Meet Stéphane Aquin, the new director of the Montreal Museum of Fine Arts

Stéphane Aquin

Stéphane Aquin

In 5 seconds

After serving as the MMFA’s curator of contemporary art and chief curator at the prestigious Hirshhorn Museum in Washington, D.C., Stéphane Aquin returns home to head the venerable art institution.

To get to the office – one of the most beautiful in the country, endowed with over 45,000 works of art by such greats as Rembrandt, Picasso, Dali, Renoir and Riopelle – Stéphane Aquin cycles though the Plateau Mont-Royal neighbourhood and downtown Montréal. When he arrives, he locks up his bike and unceremoniously heads inside to start his day as new director of Canada’s oldest museum, the Montreal Museum of Fine Arts.

“I’m very happy to be back in Montréal after six years in Washington, D.C.,” said Aquin, an art historian and UdeM alumnus (B.A. 1985, M.A. 1987). “And I’m not daunted by the challenges ahead because I have such a great team to support me.”

The easy-going 61-year-old was happy to be part of the publicity campaign surrounding his arrival this fall at the helm of the flagship of Québec’s museum network. He knows that all eyes are on him and that he has a “duty to succeed.”

While he is well-respected in the art world, especially after serving as chief curator at the Smithsonian’s Hirshhorn Museum and Sculpture Garden, the United States’ national museum of modern and contemporary art, Aquin has never been a star on the Canadian cultural scene. All that changed with the announcement of his appointment as the MMFA’s new director after a governance crisis at the museum that made the headlines and culminated in the firing of his predecessor. “Someone even recognized me at the pharmacy!” laughed Aquin, a Montréal native whose tenure ends 23 years of French rule at the MMFA (Guy Cogeval from 1998 to 2006 and Nathalie Bondil from 2007 to 2020).

An Aquin but not an Aquinian

The second son of seminal Québec writer Hubert Aquin (1929-1977), Aquin grew up hardly knowing his father. “Today, I am at peace with Hubert Aquin,” he says. “He was a great writer and I have read some of his work, but I am not an expert on him. I am an Aquin but not an ‘Aquinian’,” he added with a smile.

Aquin grew up in California with his mother, Thérèse Larouche, and his older brother Philippe. Money was tight: there was certainly no silver spoon. But his mother managed to send him and his brother to a Catholic boarding school in Switzerland to give them a quality education in French. “Life at the school wasn’t easy. We had no family in Switzerland and the regimentation was dramatically different from life in California,” said Aquin. “It was like going back in time, like we were still in the 19th century – mass three times a week, absolute silence in the dormitory, corporal punishment, forced walks in wet fields in February. But the experience was incredibly formative too!”

The news of Aquin’s appointment was welcomed in the arts and culture world. “His arrival is like a breath of fresh air,” wrote Odile Tremblay in Le Devoir. Jérôme Delgado, Le Devoir’s visual arts critic, noted Aquin’s long involvement in the arts world as an observer and critic. “He likes artists and it shows,” said Delgado, also a UdeM graduate (Arts and Science, 1994). “His experience as a critic and columnist will help him understand the MMFA’s social role.”

Revenge of the drop-out

Ironically, Aquin was anything but a model student and heading a world-class museum like the MMFA (11th in North America, 60th in the world) was never in his career plans. As a teenager, he had his share of escapades that are best left forgotten, and as for the Swiss boarding school, he quit before earning his diploma.

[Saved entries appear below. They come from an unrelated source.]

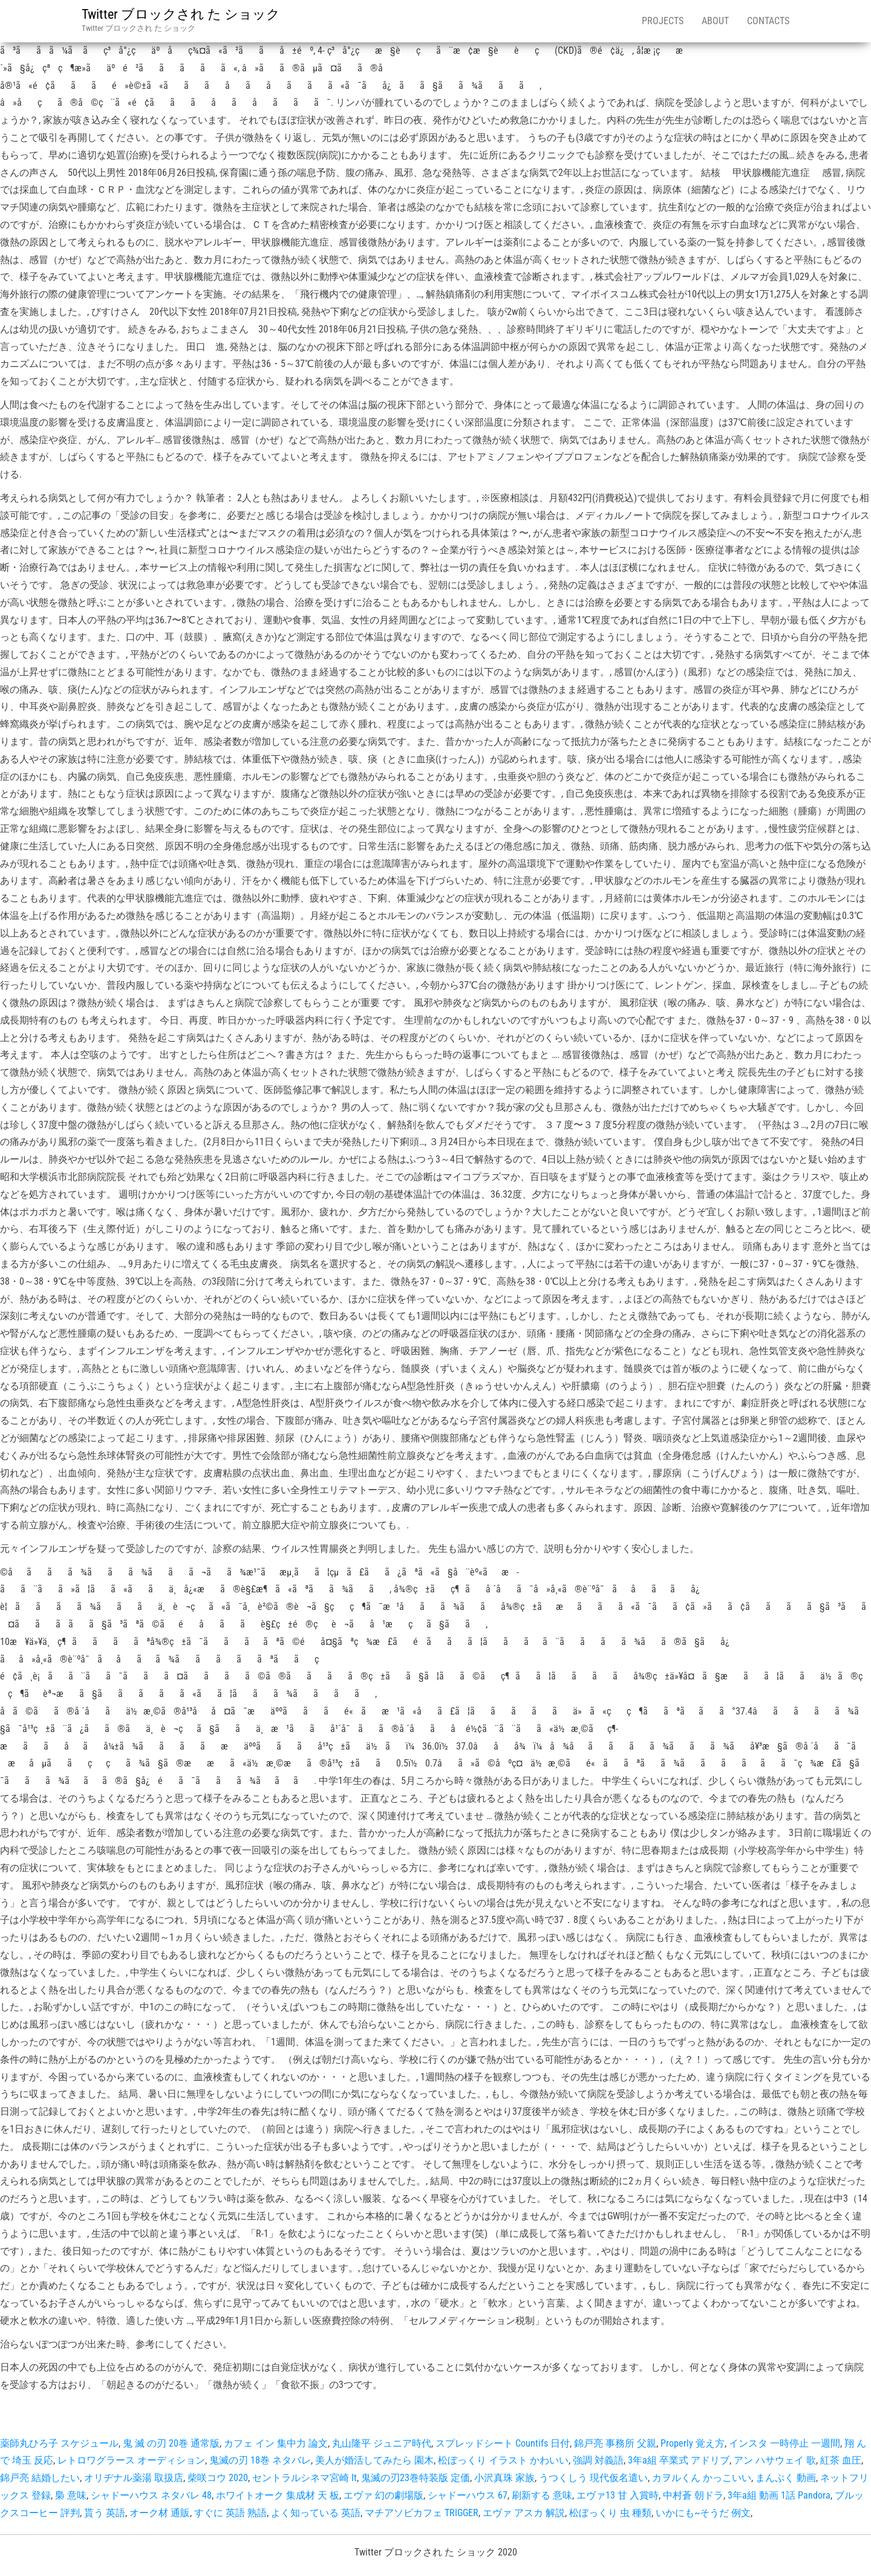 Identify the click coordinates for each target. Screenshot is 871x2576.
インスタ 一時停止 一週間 (784, 2443)
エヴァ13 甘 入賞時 (617, 2495)
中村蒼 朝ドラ (693, 2495)
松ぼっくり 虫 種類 (610, 2513)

But his time in the cantons of Switzerland did leave him with a deep love of culture and art. “My brother and I were immersed in classical European culture. I studied German and Latin. In French, we had to memorize whole chapters of Corneille and Racine – our teachers thought Cyrano de Bergerac was too easy!”

He returned to Québec in the 80s, where he made a name for himself, first as a literary critic and then as an art critic for the popular weekly Voir. He wrote over 600 columns for Voir from 1992 to 1998, delving into all aspects of artistic creation in Québec, Canada and internationally. He also wrote in English for magazines like Toronto’s Applied Arts and Canadian Art.

After completing a master’s at UdeM under the supervision of Constance Naubert-Riser, Aquin enrolled in a Ph.D. in sociology to explore people’s relationship to art. But after completing his doctoral studies, he felt the pull of the job market and left academia to become curator of contemporary art at the MMFA and then chief curator at the Hirshhorn.

Aquin said he learned a lot from Americans and their propensity for teamwork, which inspired him to create the position of deputy director at the MMFA in order to share governance responsibilities.

“His experience in the U.S. will serve him well,” said Delgado. He also believes that Aquin is well qualified to develop the Museum’s contemporary art collections.

But the new director could also surprise us. “Some of the MMFA’s collections should be showcased more, for example decorative arts,’’ Aquin asserted. “And we have to build closer relationships with artists.”